Sunday, February 5, 2012

February 5: À Propos de Nice (1930 -- Jean Vigo and Boris Kaufman)

★★★★

What a unique movie.  This was my first time with this film, and I’m finding it growing in my appreciation the more I think back on it.  It’s partly a city symphony like Man with a Movie Camera or Berlin Symphony, but it has so many experimental gestures that it fits solidly in the avant-garde.  There is one memorable scene after another, scenes of joy and scenes of pain.  It’s a great impression of that great Mediterranean resort.

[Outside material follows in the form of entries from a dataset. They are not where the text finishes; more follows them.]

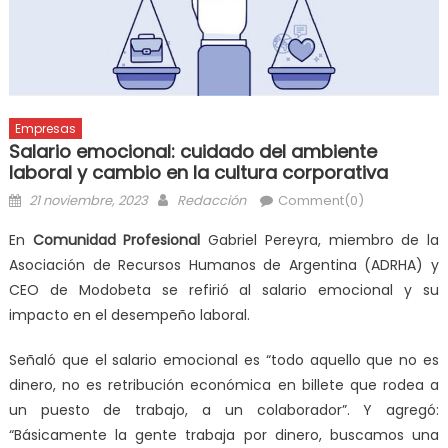
Empresas
Salario emocional: cuidado del ambiente
laboral y cambio en la cultura corporativa
21 noviembre, 2023
Redacción
Comment(0)
En
Comunidad Profesional
Gabriel Pereyra, miembro de la
Asociación de Recursos Humanos de Argentina (ADRHA) y
CEO de Modobeta se refirió al salario emocional y su
impacto en el desempeño laboral.
Señaló que el salario emocional es “todo aquello que no es
dinero, no es retribución económica en billete que rodea a
un puesto de trabajo, a un colaborador”. Y agregó:
“Básicamente la gente trabaja por dinero, buscamos una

The documentary aspects of the film are shots of people walking along the Promenade des Anglais or sitting in chairs people-watching.  Each person, or more specifically each woman, is making a unique style statement with a range of dress from 1930, and I enjoyed the many permutations of that look.  There was also some documentary interest in the warships in the bay and a seaplane landing and taking off.  And street kids playing paper-rock-scissors.  And some very beat-up people.  À Propos de Nice has all this.
 
But there are also many 20s avant-garde cinema gestures here.  The camera spins and the imposing Hotel Negresco turns upside down.  A series of cuts reveal to us a woman always in the same posture but wearing a series of different dresses…until she is nude.  In another editing trick, some partying dancers on an elevated platform dance madly away as the camera cuts to people looking up – a priest, an old woman – creating a cinematic link between the two levels.  And the Mardi Gras parade is simply delirious with dancers and huge paper mache figures prancing in the street.  A human face peeking out one of these figures looks for all the world like a cinematic mask.  The film goes on to cut back and forth between the hyperactivity of the parade and expressive cemetery statues, and it shows soldiers marching in the parade in fast motion as well as people heading to a funeral march.  À Propos de Nice has all these elements, too.

The movie also clearly has a certain amount of provocation as its aim.  It spends time lingering on women's legs and peeking up their dresses.  While the poor work and gamble, wealthy relax in excess.  A man burns crispy on the beach.  Épater la bourgeoisie would seem to be a clear goal here, and one that the film royally achieves.

À Propos de Nice is several things at once: avant-garde experiment, city documentary, social commentary, poke.  Anyone will enjoy their time with this unique, original amalgam.